How to Work With PDF in Python

Read it in 10 Mins

Last updated on
06th Jun, 2022
Published
10th Jul, 2019
Views
9,420
How to Work With PDF in Python

Whether it is an ebook, digitally signed agreements, password-protected documents, or scanned documents such as passports, the most preferred file format is PDF or Portable Document Format. It was originally developed by Adobe and is a file format used to present and transfer documents easily and reliably. It uses the file extension .pdfIn fact, PDF is the most widely used digital media which is now considered an open standard maintained by the International Standards Organization (ISO).   

In addition, read about Self in Python!

Programming language Python has a relatively easy syntax which makes it even easier for the ones who are in their initial stage of learning the language. The popular Python libraries are well suited and integrated which allows to easily extract documents from a PDF, rotate pages if required, split pdf to make separate documents, or add watermarks in them. 

Now an important question arises, why do we need Python to process PDFs? Well, processing a PDF falls under the category of text analytics. There are several libraries and frameworks available which are designed in Python exclusively for text analytics. An overview of advanced python programming makes it easier to play with a PDF in Python. You can also extract information from PDF and use into Natural Language Processing or any other Machine Learning models. Get certified and learn more about Python Programming and apply those skills and knowledge in the real world. 

History of  pyPDF, PyPDF2, pyPDF4

The first PyPDF package was released in 2005 and the last official release in 2010. After a year or so, a  company named Phasit sponsored a branch of the PyPDF called PyPDF2 which was consistent with the original package and worked pretty well for several years.

A series of packages were released later on with the name of PyPDF3 and later renamed as PyPDF4. The biggest difference between PyPDF and the other versions was that the later versions supported Python3. 

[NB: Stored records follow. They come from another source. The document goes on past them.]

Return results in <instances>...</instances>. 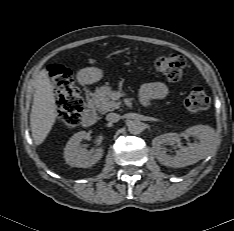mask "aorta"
Instances as JSON below:
<instances>
[{
    "instance_id": "aorta-1",
    "label": "aorta",
    "mask_w": 234,
    "mask_h": 231,
    "mask_svg": "<svg viewBox=\"0 0 234 231\" xmlns=\"http://www.w3.org/2000/svg\"><path fill=\"white\" fill-rule=\"evenodd\" d=\"M128 126V131L131 134H140L143 131V123L139 120H131L127 124Z\"/></svg>"
}]
</instances>
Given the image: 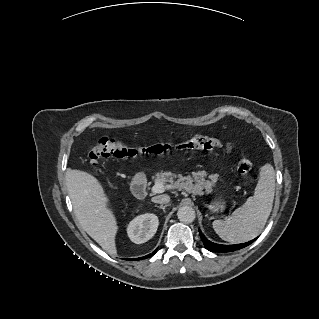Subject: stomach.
<instances>
[{
    "label": "stomach",
    "mask_w": 319,
    "mask_h": 319,
    "mask_svg": "<svg viewBox=\"0 0 319 319\" xmlns=\"http://www.w3.org/2000/svg\"><path fill=\"white\" fill-rule=\"evenodd\" d=\"M215 208H216L217 211H223L224 210V205L219 202V203L216 204Z\"/></svg>",
    "instance_id": "0dacf381"
}]
</instances>
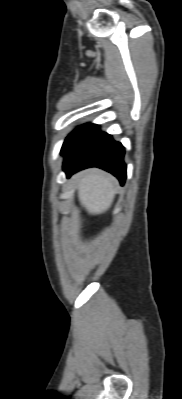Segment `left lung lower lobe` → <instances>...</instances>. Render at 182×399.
<instances>
[{
	"label": "left lung lower lobe",
	"instance_id": "1",
	"mask_svg": "<svg viewBox=\"0 0 182 399\" xmlns=\"http://www.w3.org/2000/svg\"><path fill=\"white\" fill-rule=\"evenodd\" d=\"M61 154L68 178L81 169L99 167L116 176L121 185L125 182L124 147L111 135L101 132L98 125L88 123L78 127Z\"/></svg>",
	"mask_w": 182,
	"mask_h": 399
}]
</instances>
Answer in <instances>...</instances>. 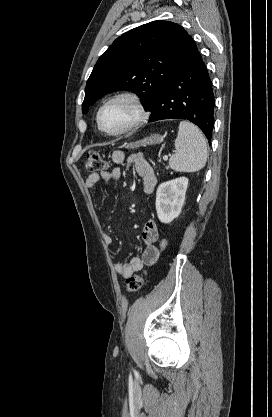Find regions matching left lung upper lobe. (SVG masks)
<instances>
[{
    "mask_svg": "<svg viewBox=\"0 0 272 417\" xmlns=\"http://www.w3.org/2000/svg\"><path fill=\"white\" fill-rule=\"evenodd\" d=\"M197 52L192 37L173 22L153 21L124 33L96 62L87 81L82 112L117 90L137 92L143 107L152 111L158 95Z\"/></svg>",
    "mask_w": 272,
    "mask_h": 417,
    "instance_id": "5c2ea615",
    "label": "left lung upper lobe"
}]
</instances>
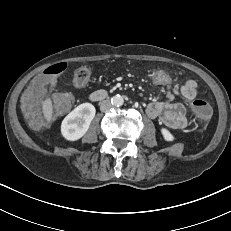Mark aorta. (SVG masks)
I'll use <instances>...</instances> for the list:
<instances>
[{"mask_svg": "<svg viewBox=\"0 0 231 231\" xmlns=\"http://www.w3.org/2000/svg\"><path fill=\"white\" fill-rule=\"evenodd\" d=\"M123 103H124V98L121 95H119V94H117V95H115V96H113L111 98V104L114 107H120V106L123 105Z\"/></svg>", "mask_w": 231, "mask_h": 231, "instance_id": "1", "label": "aorta"}]
</instances>
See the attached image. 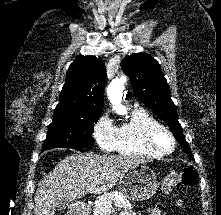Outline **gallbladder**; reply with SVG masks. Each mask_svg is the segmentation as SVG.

PyPDF2 has been discarded recently. But since PyPDF4 is not fully backward compatible with the PyPDf2, it is suggested to use PyPDF2. You can also use a substitute package - pdfrw. Pdfrw was created by Patrick Maupin and allows you to perform all functions which PyPDF2 is capable of except a few such as encryption, decryption, and types of decompression.

Some Common Libraries in Python

Let us look into some of the libraries Python offers to handle PDFs:

PdfMiner 

It is a tool used to extract information from PDF documents. PDFMiner allows the user to analyze text data and obtain the definite location of a text. It provides information such as fonts and lines. We can also use it as a PDF transformer and a PDF parser.

PyPDF2

PyPDF2 is purely a Python library that allows users to split, merge, crop, encrypt, and transform PDFs. You can also add customized data, view options, and passwords to the documents. 

Tabula-py

It is a Python wrapper of tabula-java which can read tables from PDF files and convert into Pandas Dataframe or into CSV/TSV/JSON file formats.

Slate

It is a Python package that facilitates the extraction of information and is dependent on the PdfMiner package.

PDFQuery

A light Python wrapper that uses minimum code to extract data from PDFs.

xPDF

It is an open source viewer of PDF which also includes an extractor, converter and other utilities. 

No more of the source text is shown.